The Walt That Never Was: A Biography in Absence
It is a well-known fact — at least among those who insist on knowing well-known facts — that The Walt That Never Was is one of the most significant contributions to music history never to have taken place. Its absence has not only enriched the cultural imagination, but also the budgets of several research councils, three doctoral programs, and an alarming number of post-doctoral fellowships. In this respect, the work has achieved what most actual compositions fail to accomplish: perpetual relevance without the burden of existence. The origins of The Walt That Never Was are, fittingly, contested. Some argue that it was conceived in Vienna in the late nineteenth century, emerging out of the shadows of Strauss and his imitators. Others situate it firmly in the twentieth, perhaps as a forgotten experiment of the Second Viennese School. Still others, bolder and perhaps less concerned with chronology, suggest that it belongs to no time at all, a purely theoretical waltz whose primary function is to generate secondary literature. Ironically, this last camp has produced the most publications. The academic apparatus surrounding the work is impressive.

Annual conferences convene to discuss its stylistic innovations, its formal structure, and its imagined reception. Papers are delivered with great solemnity, complete with musical examples that are, of necessity, entirely hypothetical. The absence of a score has not deterred scholars from producing elaborate analyses, often complete with diagrams, Schenkerian reductions, and, in one regrettable instance, a holographic reconstruction that collapsed midway through its premiere. One might suppose that such a vacuum of primary material would pose a challenge to academic rigor. The opposite has proven true. In a system where careers are measured not in contributions to knowledge but in the number of lines on a curriculum vitae, The Walt That Never Was has proven inexhaustible. Every unanswered question is the promise of another grant; every silence in the archive is another special issue of a journal. It is not an exaggeration to say that the work has single-handedly sustained at least two academic departments through otherwise lean decades. The pedagogy of The Walt That Never Was is equally striking.

Undergraduate modules on “Imaginary Musicology” routinely devote entire weeks to the waltz. Students, unburdened by the necessity of listening to an actual composition, are encouraged to “interpret the silence” and submit essays footnoting works that do not exist in editions that were never published. External examiners have consistently praised the intellectual creativity of this exercise, though some have quietly confessed to wondering whether they are paid to evaluate papers or to participate in a performance art piece that accidentally achieved accreditation. Graduate students, meanwhile, have found in the waltz an almost limitless dissertation topic. One PhD thesis explored its socio-political implications in interwar Europe, another its “sonic resistance” to capitalism, and yet another its influence on dance cultures of the global South. None felt compelled to mention that the waltz itself was entirely imaginary. Indeed, the omission was often treated as evidence of critical sophistication. To point out the absence of the work, after all, would be naïve; the true scholar knows that the object of study is secondary to the performance of studying it.

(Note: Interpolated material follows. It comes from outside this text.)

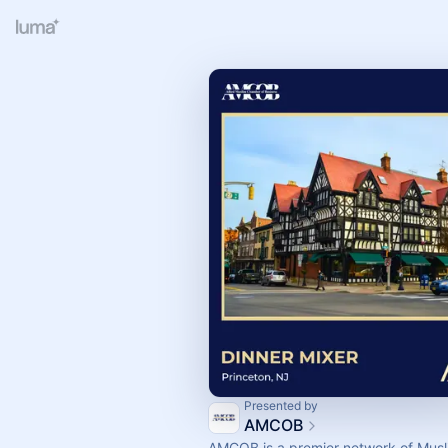
Presented by
AMCOB
AMCOB is a premier network of Musl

It would be unfair, however, to suggest that the academy alone has profited. Funding councils, too, have discovered in The Walt That Never Was a reliable means of disbursing money without the risk of measurable outcomes. Projects to digitize the nonexistent score, to archive its fictional manuscripts, and to commission performances of silence under its name have all been generously supported. One particularly lucrative collaboration between three European universities resulted in a seven-volume critical edition consisting entirely of blank staves. The set retails for €499 and is currently out of stock. Critics outside the academy have occasionally raised objections.

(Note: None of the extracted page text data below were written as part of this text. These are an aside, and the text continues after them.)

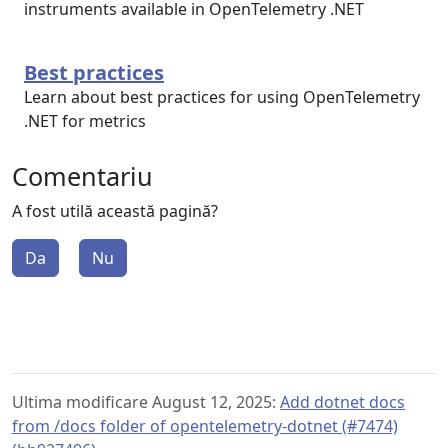
instruments available in OpenTelemetry .NET
Best practices
Learn about best practices for using OpenTelemetry
.NET for metrics
Comentariu
A fost utilă această pagină?
Da
Nu
Ultima modificare August 12, 2025:
Add dotnet docs
from /docs folder of opentelemetry-dotnet (#7474)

Journalists, less patient with elaborate theories, have accused the scholarly community of indulging in collective delusion. Practitioners in the arts have wondered aloud whether the energy might be better spent on actual compositions. These criticisms, however, only reinforce the prestige of the waltz within academic circles. Like all successful research topics, it thrives on incomprehension from the outside world. To not understand it is to prove its sophistication; to understand it too quickly is to reveal oneself as unserious. In its own perverse way, The Walt That Never Was has become the perfect academic object: infinitely interpretable, eternally unresolvable, and fundamentally harmless. It demands no rehearsal space, no orchestra, no royalties. It cannot be reviewed unfavorably, for there is nothing to hear. Its bibliography expands while its subject remains unchanged, a scholar’s paradise where progress is measured by the multiplication of references.

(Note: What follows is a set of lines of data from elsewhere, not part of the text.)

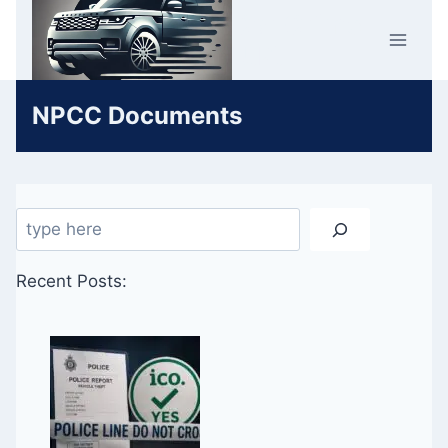
Skip
Car Crime
to
U.K.
content
NPCC Documents
Search
Recent Posts:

One is reminded of Borges’s description of a map the size of the empire it depicts. The cartographers of The Walt That Never Was have produced a literature that vastly exceeds its subject, a sprawling academic continent built on a musical island that does not exist. If this seems absurd, it is only because one has not spent enough time in a faculty meeting. In the end, the biography of The Walt That Never Was is the biography of academic culture itself: a grand waltz of citations, danced in circles, set to music that never plays. It is the waltz we are all still performing, whether we admit it or not.